Salute to Long-Dead CCGs!

Hijack!

Ronincyberpunk I’ve still got a lot of BT CCG cards, would be willing to sell. interested?

email sent ‘who me?’

</hijack>

One of my favorites was Heresy: Kingdom Come. I didn’t actually play it, but the art on the cards was beautiful, and they were kind of cool because they were longer top to bottom than other cards (more like tarot size).

I also enjoyed the Shadowrun Trading Card Game, which had two editions before it died.

I was a diehard Highlander CCG player back in the day. Just got to play agian recently a GenCon. They’re actually trying to bring it back. A new set was just release for the first time in like 7 years.

Great game. Had a real swordfighting feel, and very different than any other CCG I’ve played. (no “mana” or equivalent, no “tapping” or equivalent.)

I liked Netrunner as well. Although we used pennies as counters and I remember having to deal with a lot of them.

I tried Jyhad for a little while but nobody liked it that much (if that was the one with the vampires).

I also have a whole box of Middle Earth cards but we never played it once. At that time I didn’t even know what LoTR was, having never read the books.

Naturally, it all started with M:TG as the first CCG we played.

The “one with the vampires” started out as Jyhad and then became Vampire the Masquerade about the time I became involved. I paid “$20 minus whatever my share of chinese food cost” for most of my cards (bought off a friend who was getting out of it) plus an amount of money equal to that my buddies who were involved were paying for the rest. 15 monthes later I sold all my cards for $15.10 to two of my buddies. (We were graduating from college and spreading out, the likelyhood that I would ever teach anyone to play was slim to non-exisitant).

I actually won a box of an On The Edge expansion set (Cut-Ups Project) as 2nd Prize in an M:TG tournament. I’d always thought the world of the RPG Over the Edge was interesting (though I never played the game).

The Cut-Ups Project was a tight (90 cards) well-designed expansion that reworked the concept the game into a battle between the agents of Chaos vs. Control, added some strong new conspiracies (Cut-Ups, Church of Sub-Randomness), had lots of synergistic cards, and dueling environments that changed the object of the game.

One of my favorite cards in any game ever was from this set. Scam Artist: Tap this card anytime to discard a card from your hand and draw a card from your deck. You must draw a mustache with an indelible marker on the discarded card.

I went out and bought a good amount of the basic set, but I was a little less enchanted. Game play was time-consuming, the basic set was very diffuse so it was hard to build decks around specific conspriacies, and with a limited pool of cards I found it almost impossible to beat strong defenses. Would have helped if there was someone else with cards in the area.

Netrunner is the game that Richard Garfield designed after he did Magic: the Gathering.

Yep on the “critical mass” factor. Although, some games had very high popularity in certain cities, regions.
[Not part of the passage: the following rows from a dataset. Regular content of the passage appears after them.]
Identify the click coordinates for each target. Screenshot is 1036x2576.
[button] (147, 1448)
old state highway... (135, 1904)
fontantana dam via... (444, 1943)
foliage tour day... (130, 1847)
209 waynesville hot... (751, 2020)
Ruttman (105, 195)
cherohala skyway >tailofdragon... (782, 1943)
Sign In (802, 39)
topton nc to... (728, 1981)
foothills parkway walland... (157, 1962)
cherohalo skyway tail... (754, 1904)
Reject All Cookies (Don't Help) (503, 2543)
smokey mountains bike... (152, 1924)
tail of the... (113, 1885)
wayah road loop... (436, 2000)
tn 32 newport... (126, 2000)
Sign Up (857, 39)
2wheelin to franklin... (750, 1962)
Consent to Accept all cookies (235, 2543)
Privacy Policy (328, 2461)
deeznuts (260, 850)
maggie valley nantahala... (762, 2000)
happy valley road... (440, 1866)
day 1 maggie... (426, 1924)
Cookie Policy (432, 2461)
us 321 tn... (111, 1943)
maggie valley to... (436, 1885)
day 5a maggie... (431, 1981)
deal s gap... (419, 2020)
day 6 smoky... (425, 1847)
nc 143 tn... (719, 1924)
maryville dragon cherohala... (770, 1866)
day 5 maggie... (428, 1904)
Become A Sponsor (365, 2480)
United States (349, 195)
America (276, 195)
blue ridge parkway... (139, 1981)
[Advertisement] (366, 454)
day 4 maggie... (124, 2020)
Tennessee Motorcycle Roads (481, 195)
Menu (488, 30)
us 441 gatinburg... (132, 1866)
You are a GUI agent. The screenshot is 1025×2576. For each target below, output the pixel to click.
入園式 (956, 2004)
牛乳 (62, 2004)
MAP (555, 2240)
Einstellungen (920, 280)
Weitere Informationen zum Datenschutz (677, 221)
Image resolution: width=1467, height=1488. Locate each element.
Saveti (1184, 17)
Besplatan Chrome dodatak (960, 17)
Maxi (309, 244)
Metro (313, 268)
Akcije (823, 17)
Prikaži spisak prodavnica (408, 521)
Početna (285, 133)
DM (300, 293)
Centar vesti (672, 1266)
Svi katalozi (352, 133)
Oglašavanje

Outside of MTG, here are the games I played in descending order roughly corresponding to the amount of time/money I spent adn enjoyment I received.

Middle Earth: the Wizards-Loved this game and followed it through all the expansions. Great sense of the world with characters, sites, items, etc without being bound to the plot of LOTR or to the places visited in the book like the Decipher movie-based CCG.

Doomtown (Deadlands): Based on the excellent role-playing game, which plays like Wild, Wild West meets Call of Cthulhu. Play one of 9 factions trying to take over the ghost-rock mining town of Gomorrah. After the initial release, there was a series of monthly mini-releases, each centered around a different faction, which was great, because you could focus on the factions you wanted to play (Union, Sweetrock, Sioux Confederacy for me!)

On the Edge: previously mentioned

Sim City: Interesting game, but there was no reason for it to be collectible (though the rare panoramic cards were a nice touch.) Would have worked as a stand alone.

Illuminati: NWO-Also didn’t really need to be collectible.

Battletech: Didn’t buy enough to do anything beyond straight-up knockdown robot brawls.

Yeah, I think I have one of those. I thought On the Edge was great, but I’m afraid it’s one of those things that people either think is cool, 'cos they’re the sort of person who thinks it’s cool, or THEY DON’T GET AT ALL. Then again, I don’t think it’s intrinsically weirder than Gygax-esque fantasy, just not part of that subculture’s pieties.